Posted by: Donald Pay | Monday, September 13, 2010 at 10:39 AM
Donald: you are very forgiving when it comes to people on the left. Neither Rich nor Krugman deserve it. Did either of them acknowledge their error or apologize for it? Not as far as I can tell.
Over the last year Krugman has shown a breath-taking lack of honesty in his columns. He accused Republicans of living "in a different universe, both morally and intellectually" because John Kyl argued that unemployment benefits might depress the employment rate. Yet Krugman made exactly that same point in his own economics textbook. Krugman accused Republicans of encouraging violence, yet the kind of language he pointed out was commonly used by Democrats as well as by himself. In the past Krugman warned about the United States following the Japanese example. Now, suddenly, the Japanese example is precisely a model for us to follow. Krugman spins like a top. He is either lost his reason, or has abandoned any concern with honesty, or both.

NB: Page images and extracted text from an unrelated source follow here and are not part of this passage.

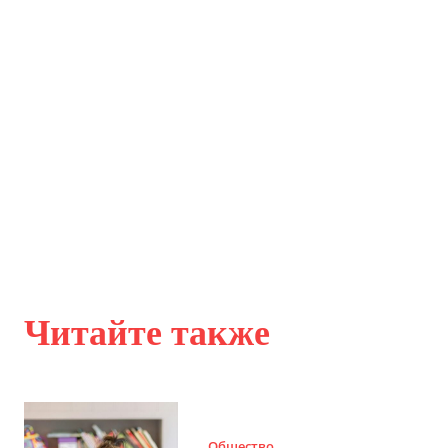
Читайте также
Общество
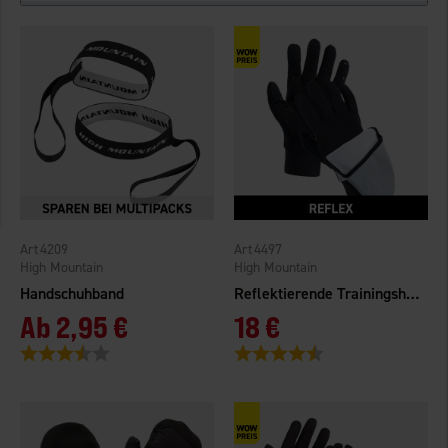
4209
4497
High Mountain
High Mountain
Handschuhband
Reflektierende Trainingshandschuhe
Ab
2,95 €
18 €
Bewertung:
3.6 von 5 Sternen
Bewertung:
4.3 von 5 Sternen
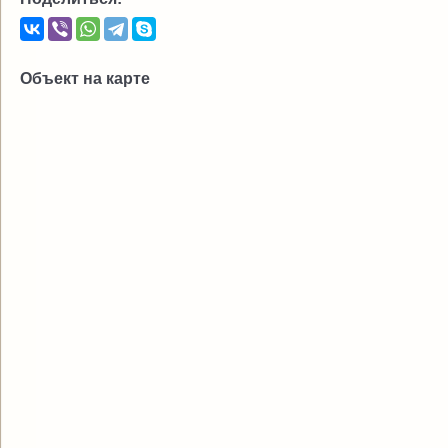
Объект на карте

Posted by: KB | Monday, September 13, 2010 at 08:57 PM
The effect of unemployment benefits vary according to the level of unemployment in the country or region, the time period of unemployment (both at the individual and societal level), the amount of time individuals unemployed have spent in a particular field prior to being unemployed, the potential for retraining, the amount of savings available to the unemployed, the level of hiring in the economy in general and in particular fields in specific, etc.. The major problem with texts, as you probably know, is they are a mile wide and about two millimeters deep. Anyone who depends on intro college level textbooks for anything but a cursory understanding of a field are in deep, deep trouble, and anyone who thinks a statement in such a text is gospel is a fool.
Posted by: Donald Pay | Tuesday, September 14, 2010 at 02:09 PM
Donald: Krugman could have said that John Kyl and the Republican party in general misapplied his principle in opposing the extension of unemployment benefits in this situation. I am skeptical, but maybe a case could be made for that. Instead, he said that the Republicans were in a different moral and intellectual universe from Democrats. They were, in other words, stupid and morally bad for reasoning just as he himself had reasoned when writing his text. That is blatant dishonesty.
Krugman is a two-bit hack. He has given up any claim to be taken seriously, as I have demonstrated in my posts.